(Data extract begins)

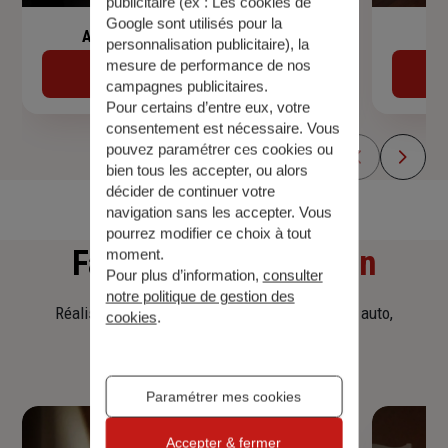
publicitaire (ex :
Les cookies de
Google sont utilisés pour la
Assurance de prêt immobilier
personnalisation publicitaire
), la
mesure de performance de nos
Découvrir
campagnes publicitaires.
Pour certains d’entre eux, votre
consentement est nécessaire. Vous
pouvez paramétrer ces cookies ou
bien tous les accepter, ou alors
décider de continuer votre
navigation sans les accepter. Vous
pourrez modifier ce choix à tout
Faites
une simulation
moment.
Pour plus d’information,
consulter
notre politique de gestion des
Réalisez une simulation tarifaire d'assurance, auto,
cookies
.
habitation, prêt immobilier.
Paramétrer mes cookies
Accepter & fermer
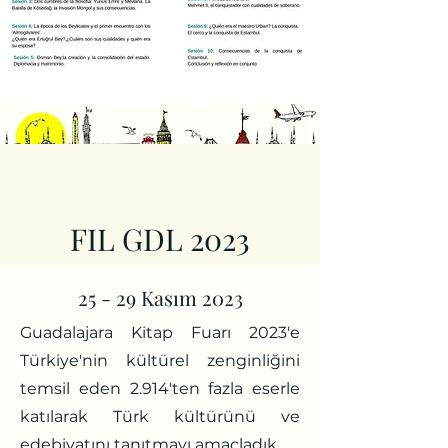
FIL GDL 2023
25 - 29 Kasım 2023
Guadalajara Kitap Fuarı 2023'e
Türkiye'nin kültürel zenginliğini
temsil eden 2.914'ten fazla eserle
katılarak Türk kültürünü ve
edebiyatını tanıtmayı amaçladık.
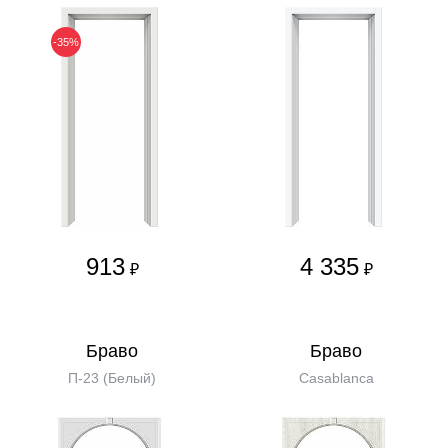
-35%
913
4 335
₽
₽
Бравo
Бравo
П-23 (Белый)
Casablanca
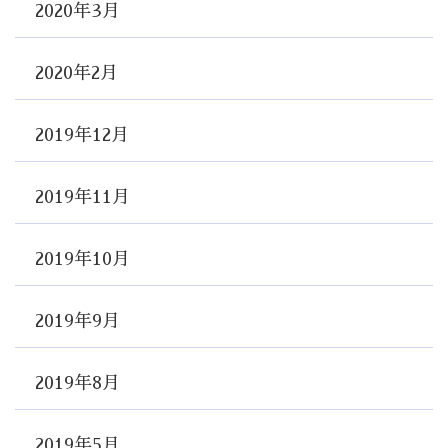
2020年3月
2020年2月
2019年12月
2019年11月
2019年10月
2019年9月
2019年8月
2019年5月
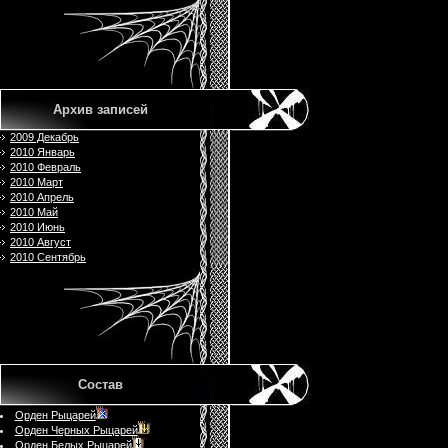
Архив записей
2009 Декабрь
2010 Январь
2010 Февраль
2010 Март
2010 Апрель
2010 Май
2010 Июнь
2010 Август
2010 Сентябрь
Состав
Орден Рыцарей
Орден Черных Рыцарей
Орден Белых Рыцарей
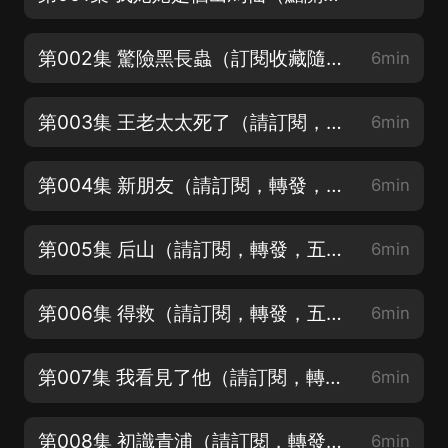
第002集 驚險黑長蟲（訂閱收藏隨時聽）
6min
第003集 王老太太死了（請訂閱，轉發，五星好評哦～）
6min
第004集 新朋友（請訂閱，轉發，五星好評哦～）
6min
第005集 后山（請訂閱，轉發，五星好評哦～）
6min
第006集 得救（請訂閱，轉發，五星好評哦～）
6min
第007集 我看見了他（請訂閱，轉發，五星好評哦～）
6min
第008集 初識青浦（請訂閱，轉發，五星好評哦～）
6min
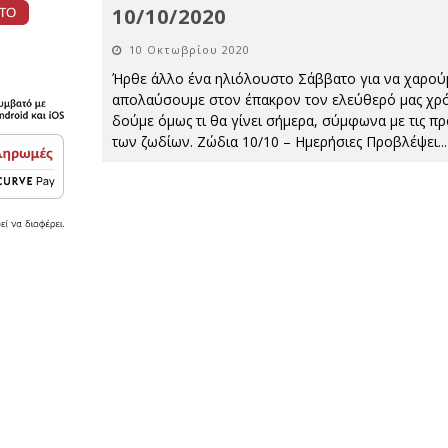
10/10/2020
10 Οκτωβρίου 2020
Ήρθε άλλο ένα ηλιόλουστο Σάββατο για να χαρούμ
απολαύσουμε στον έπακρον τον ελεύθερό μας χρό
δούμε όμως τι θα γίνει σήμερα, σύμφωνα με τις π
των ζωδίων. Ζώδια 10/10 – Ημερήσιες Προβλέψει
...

(Data extract ends)

# What to work on
Search the records for the word "cookies". Copy each line where it appears.

# Solution to the problem
Les cookies de
pouvez paramétrer ces cookies ou
cookies
Paramétrer mes cookies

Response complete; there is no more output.